Here is command line to run with -crazy option

$ python3 crazycat.py -crazy poem.txt 
rOsEs aRe rEd
vIoLeTs aRe bLuE
tHiS DoEs nOt rHyMe

How does the program produce that output?

8. Recall: `crazy_str(s)` Function

Recall the crazy_str(s) black-box function that takes in a string, and computes and returns a funny-capitalization version of it. This function is included in crazycat.py.

crazy_str('Hello') -> 'hElLo'

9. - `-crazy` Code Plan

1. Read each line of text from the file with the standard loop.

2. Call the crazy_str() function passing in each line, getting back the crazy version of that line.

3. Print the crazy version of the line.

10. print_file_crazy() Code

The code is similar to print_file_plain() but passes each line through the crazy_str() function before printing. Think about the flow of data for each iteration of the loop - from the line variable, through crazy_str(), and printed to standard output.

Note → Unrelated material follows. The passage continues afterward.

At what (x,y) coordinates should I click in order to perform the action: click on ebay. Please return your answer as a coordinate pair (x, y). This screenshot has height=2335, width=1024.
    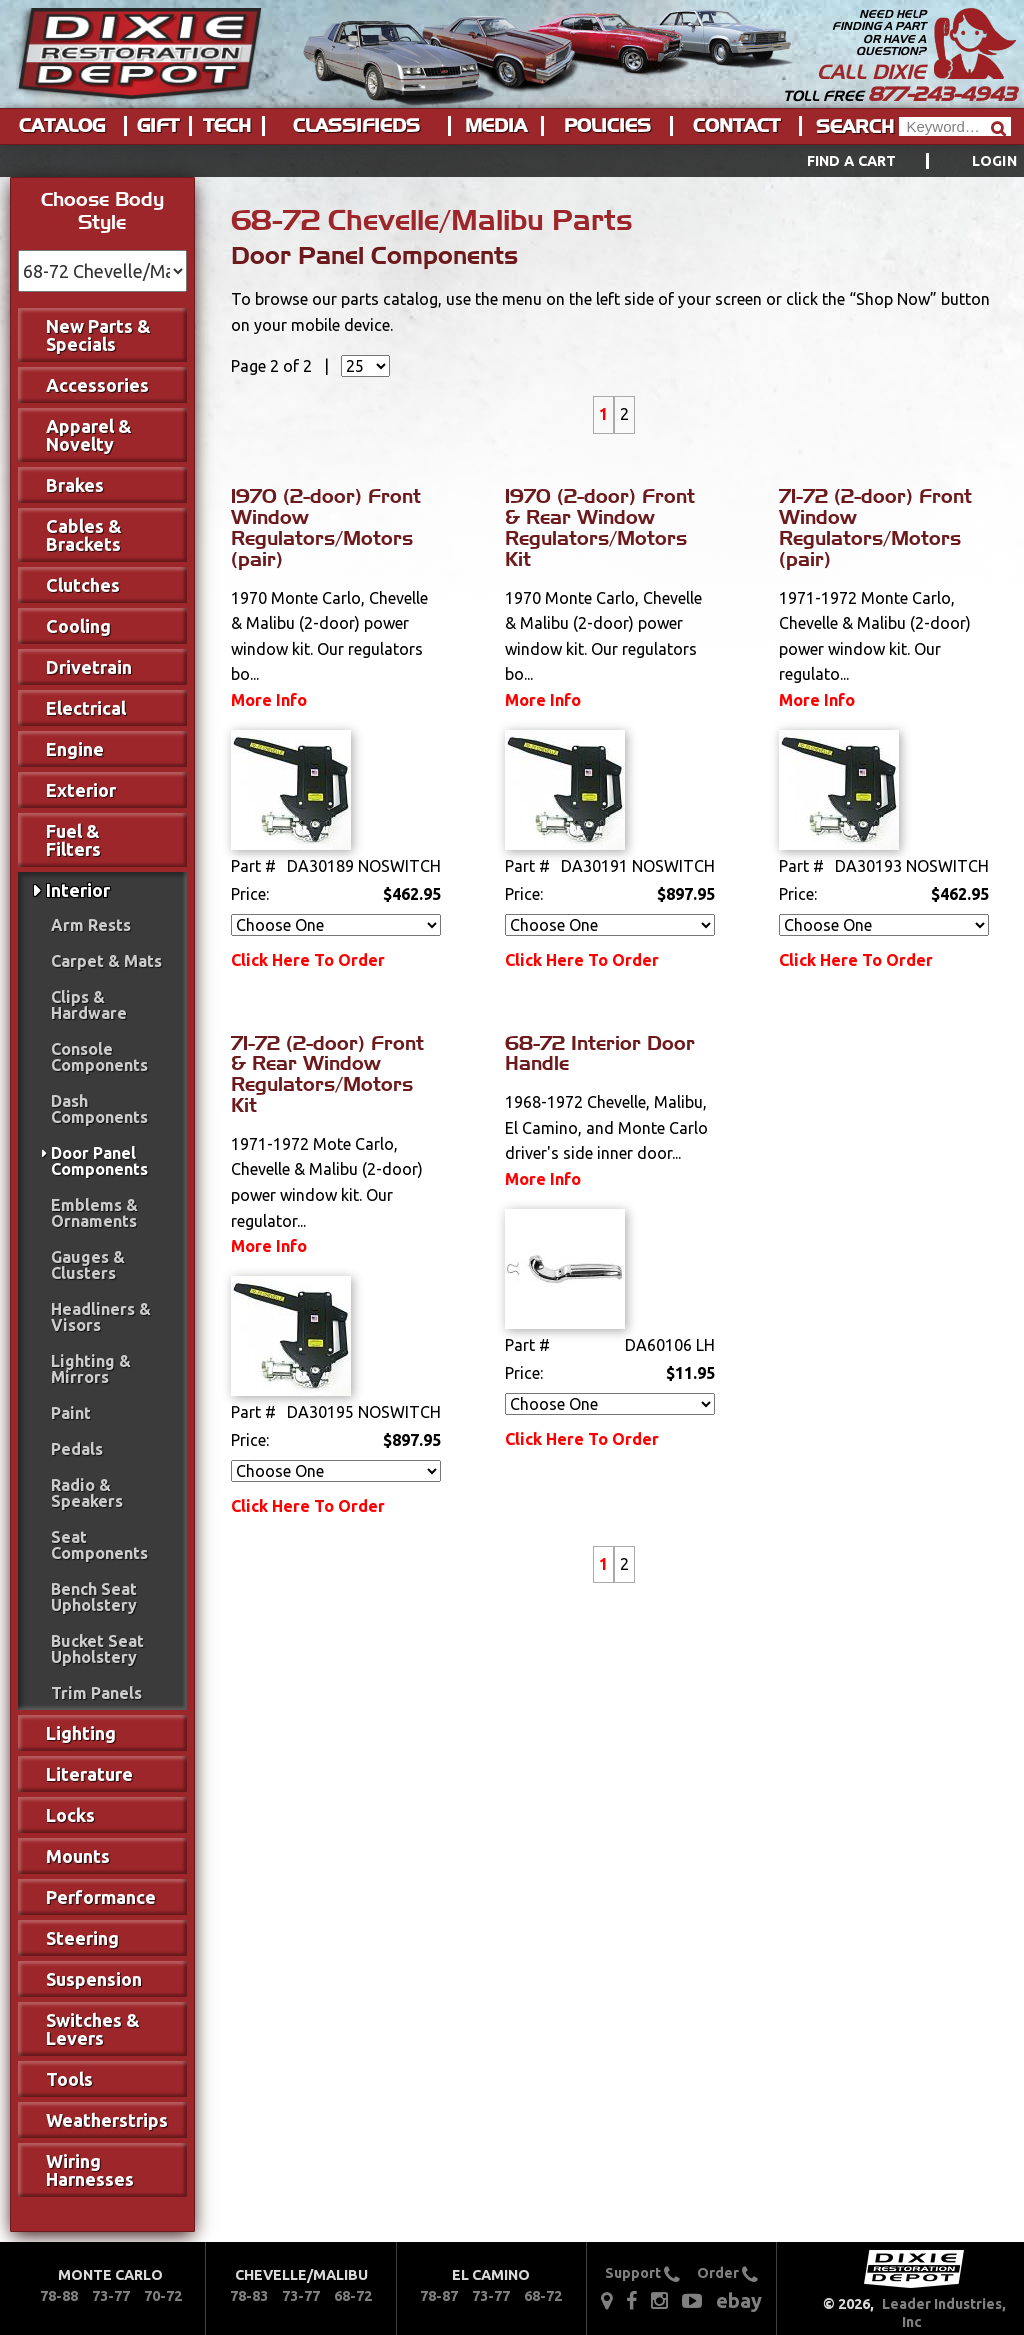     Looking at the image, I should click on (739, 2300).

def print_file_crazy(filename):
    """
    Given a filename, read all its lines and print them out
    in crazy form.
    """
    with open(filename) as f:
        for line in f:
            line = line.strip()
            line_crazy = crazy_str(line)
            print(line_crazy)

Experiments

1. Run on alice-book.txt - 3600 lines. The file for-loop rips through the data in a fraction of a second. You can get a feel for how your research project could use Python to tear through some giant text file of data.

python3 crazycat.py -crazy alice-book.txt

2. Shorten the print() in the loop to one line, as below. Describe the sequence of things that happens to each line:

            print(crazy_str(line))

3. (very optional) Try removing the line = line.strip(). What happens to the output? What is happening: the line has a '\n' at its end. The print() function also adds a newline at the end of what it prints.

Optional > Trick

Try running this way, works on all operating systems:

$ python3 crazycat.py -crazy alice-book.txt > capture.txt

What does this do? Instead of printing to the terminal, it captures standard output to a file "capture.txt". Use "ls" and "cat" to look at the new file. This is a super handy way to use your programs. You run the program, experimenting and seeing the output directly. When you have a form you, like use > once to capture the output. Like the pros do it!